- Dovish statements from Fed officials caused Treasury yields to drop.
- Israeli air strikes devastated Gaza on Tuesday.
- Traders estimate an 86% likelihood of Fed rates staying unchanged in November.
US equities ended higher on Tuesday, marking their third consecutive day of gains. This rise followed dovish statements from US Federal Reserve officials, which caused Treasury yields to drop. At the same time, investors were cautiously monitoring the situation in the Middle East.
Atlanta Fed President Raphael Bostic asserted that there was no need for the central bank to raise interest rates further. Fed Governor Christopher Waller reiterated the central bank’s commitment to lowering inflation to the 2% target.
Meanwhile, Minneapolis Federal Reserve Bank President Neel Kashkari predicted that the US economy was on track for a soft landing, with inflation returning to the Fed’s 2% target and no sharp increase in the unemployment rate. However, he cautioned that if yields increased due to shifting expectations about Fed policy, the central bank might need to act accordingly to maintain those yields.
On Tuesday, the 10-year Treasury yield retreated from its 16-year peak, posting its most significant single-day decline since August.
According to CME’s FedWatch tool, traders estimated an 86% likelihood of interest rates staying unchanged in November and a 73% probability for December.
Elsewhere, Israeli air strikes devastated Gaza on Tuesday in a retaliatory move for a series of deadly Hamas attacks over the weekend.
“Everyone’s watching the Middle East conflict and bond yields.

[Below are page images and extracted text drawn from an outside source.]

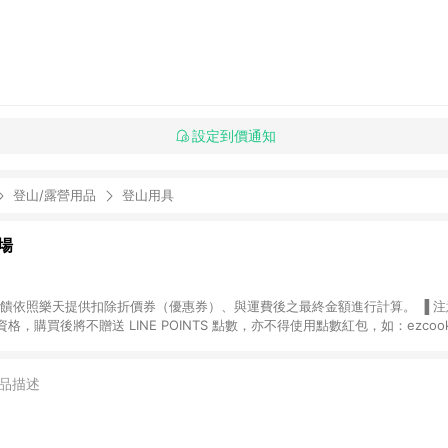
設定到價通知
登山/露營用品
登山用具
場
，購買後將不贈送 LINE POINTS 點數，亦不得使用點數紅包，如：ezcoo
rt mobile、神腦生活、JS巨盛、樂天KOBO電子書，請詳閱 LINE POINT
購物前往台灣樂天市場，並在同一瀏覽器於24小時內結帳，才
出貨及結帳，則不符
品描述
E POINTS 回饋。 (5) LINE 購物為購物資訊整合性平台，商品資料更新
規格、顏色、價位、贈品與台灣樂天市場銷售網頁不符，以銷售網頁標示為準。 (6) 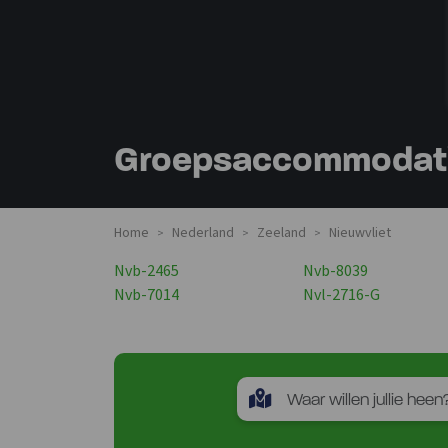
Groepsaccommodatie
Home
Nederland
Zeeland
Nieuwvliet
>
>
>
Nvb-2465
Nvb-8039
Nvb-7014
Nvl-2716-G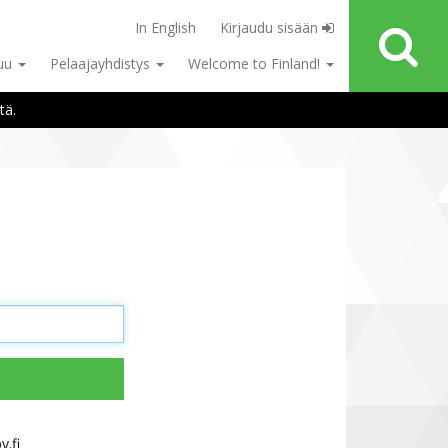
In English
Kirjaudu sisään
tuu
Pelaajayhdistys
Welcome to Finland!
tä.
.fi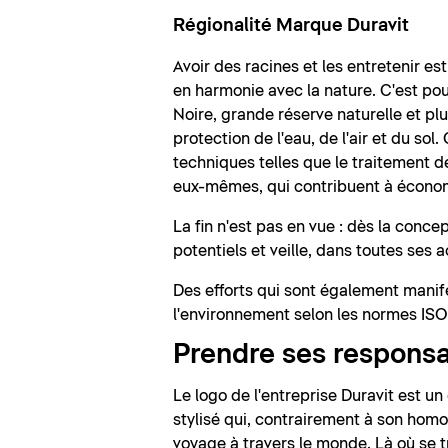
Régionalité Marque Duravit
Avoir des racines et les entretenir est
en harmonie avec la nature. C'est pou
Noire, grande réserve naturelle et pl
protection de l'eau, de l'air et du s
techniques telles que le traitement d
eux-mêmes, qui contribuent à économ
La fin n'est pas en vue : dès la con
potentiels et veille, dans toutes ses 
Des efforts qui sont également manif
l'environnement selon les normes I
Prendre ses responsa
Le logo de l'entreprise Duravit est un
stylisé qui, contrairement à son homo
voyage à travers le monde. Là où se t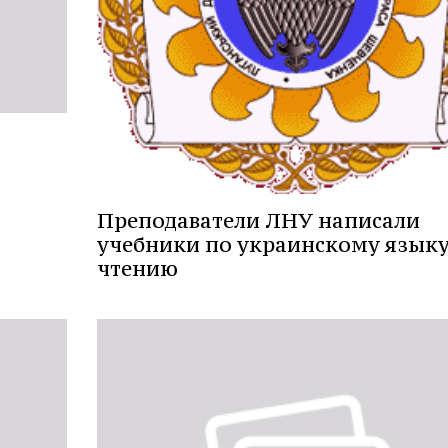
Преподаватели ЛНУ написали
учебники по украинскому языку
чтению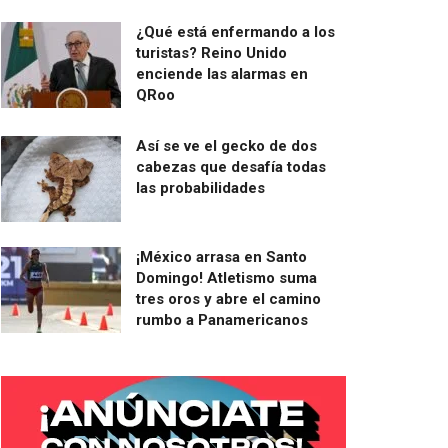
¿Qué está enfermando a los
turistas? Reino Unido
enciende las alarmas en
QRoo
Así se ve el gecko de dos
cabezas que desafía todas
las probabilidades
¡México arrasa en Santo
Domingo! Atletismo suma
tres oros y abre el camino
rumbo a Panamericanos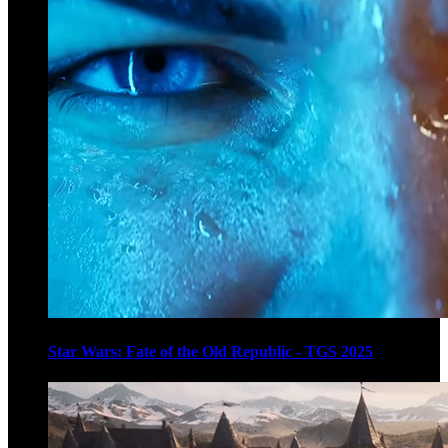
Star Wars: Fate of the Old Republic - TGS 2025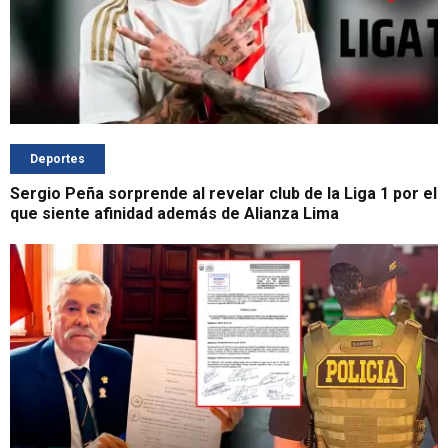
Deportes
Sergio Peña sorprende al revelar club de la Liga 1 por el
que siente afinidad además de Alianza Lima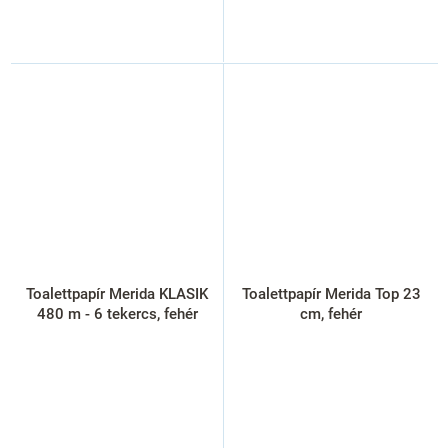
Toalettpapír Merida KLASIK
Toalettpapír Merida Top 23
480 m - 6 tekercs, fehér
cm, fehér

The decrease in bond yields is currently the primary driver,” commented John Praveen, the managing director and co-chief investment officer at Paleo Leon.
While the Fed’s dovish remarks bolstered stock markets on Tuesday and investors remained optimistic about the Middle East situation, Praveen warned that this sentiment could change if the conflict extended to other regional nations.
Later in the week, investors will focus on inflation data, including September producer and consumer prices and the release of the Fed’s September meeting minutes. The third-quarter earnings season starts in earnest on Friday.
Stoxx 600 daily performance (Source: Bloomberg)
European equities surged on Tuesday, posting the biggest gains in almost a year, due to dovish statements from US Federal Reserve and European Central Bank (ECB) officials. This rebound occurred just one day after concerns over the Middle East conflict led to a rush for safe-haven assets.
ECB policymaker Francois Villeroy de Galhau expressed confidence that inflation would still reach the ECB’s target of approximately 2% by the conclusion of 2025, despite the ongoing Middle East conflict.